+++ Supplied entries +++
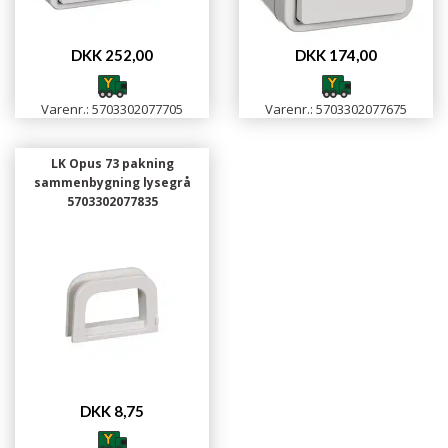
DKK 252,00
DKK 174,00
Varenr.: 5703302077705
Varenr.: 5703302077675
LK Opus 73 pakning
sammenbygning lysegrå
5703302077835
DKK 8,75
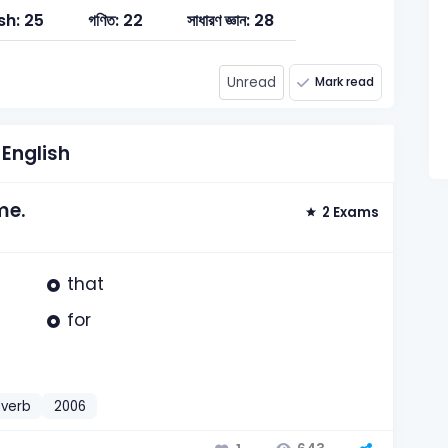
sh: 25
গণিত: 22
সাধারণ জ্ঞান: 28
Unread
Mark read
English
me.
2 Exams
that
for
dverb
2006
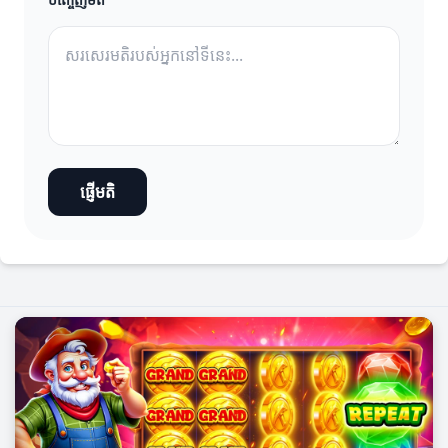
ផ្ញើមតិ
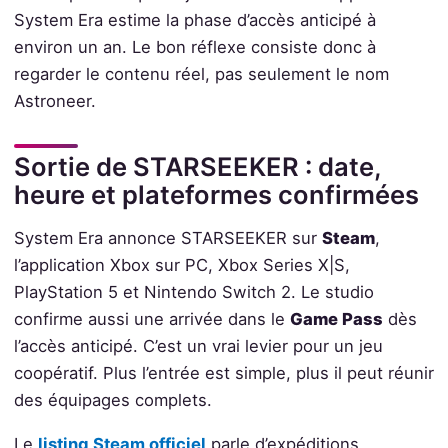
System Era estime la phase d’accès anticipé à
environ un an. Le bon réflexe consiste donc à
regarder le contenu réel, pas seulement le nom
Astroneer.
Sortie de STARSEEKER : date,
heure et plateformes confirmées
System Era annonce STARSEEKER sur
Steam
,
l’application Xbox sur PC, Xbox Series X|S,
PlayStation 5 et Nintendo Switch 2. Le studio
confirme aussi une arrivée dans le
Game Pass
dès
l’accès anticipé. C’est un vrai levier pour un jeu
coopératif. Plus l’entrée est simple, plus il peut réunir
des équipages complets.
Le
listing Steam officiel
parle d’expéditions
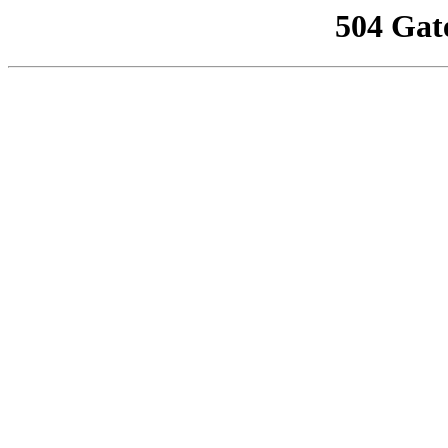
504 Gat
+++
+++ Supplied entries +++
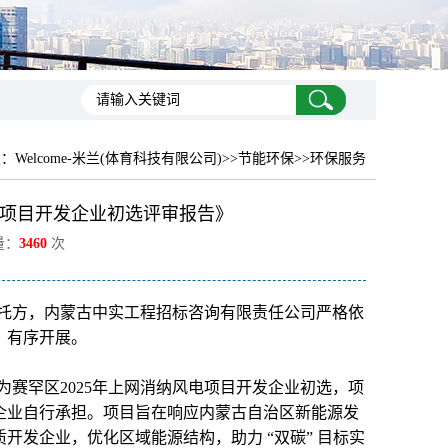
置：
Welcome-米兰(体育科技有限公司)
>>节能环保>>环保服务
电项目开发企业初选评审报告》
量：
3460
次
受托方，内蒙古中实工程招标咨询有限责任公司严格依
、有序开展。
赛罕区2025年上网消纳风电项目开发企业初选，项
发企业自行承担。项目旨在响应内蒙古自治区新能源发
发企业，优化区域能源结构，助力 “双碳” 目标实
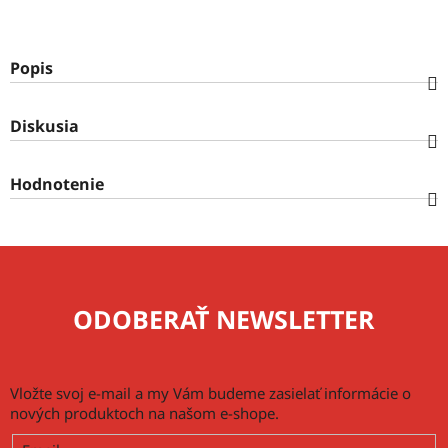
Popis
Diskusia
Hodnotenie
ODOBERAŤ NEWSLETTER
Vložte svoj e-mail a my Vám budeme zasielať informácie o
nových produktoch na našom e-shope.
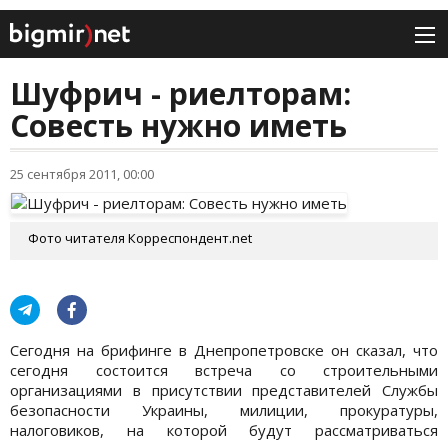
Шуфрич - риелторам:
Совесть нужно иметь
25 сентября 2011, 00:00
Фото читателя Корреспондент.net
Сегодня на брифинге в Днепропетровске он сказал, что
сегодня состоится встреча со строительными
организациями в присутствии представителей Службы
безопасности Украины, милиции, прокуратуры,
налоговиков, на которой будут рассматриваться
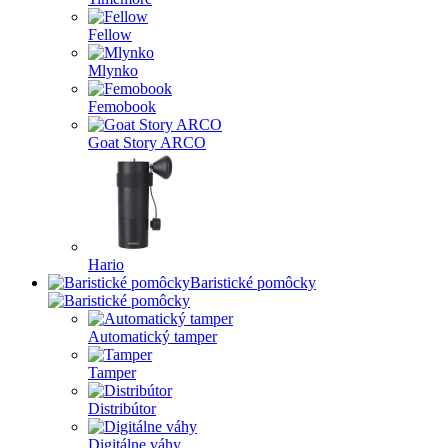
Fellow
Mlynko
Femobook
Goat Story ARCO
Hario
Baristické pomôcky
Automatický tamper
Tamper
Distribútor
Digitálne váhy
+++
- _Exercise instructions_
Output should consist of the lines above from the one with "nových produktoch na našom e-shope." down to the one with "Digitálne váhy", exact and without pictures.

- _Solution to the problem_
nových produktoch na našom e-shope.
Шуфрич - риелторам:
Совесть нужно иметь
25 сентября 2011, 00:00
Фото читателя Корреспондент.net
Сегодня на брифинге в Днепропетровске он сказал, что
сегодня состоится встреча со строительными
организациями в присутствии представителей Службы
безопасности Украины, милиции, прокуратуры,
налоговиков, на которой будут рассматриваться
Fellow
Mlynko
Femobook
Goat Story ARCO
Hario
Baristické pomôcky
Automatický tamper
Tamper
Distribútor
Digitálne váhy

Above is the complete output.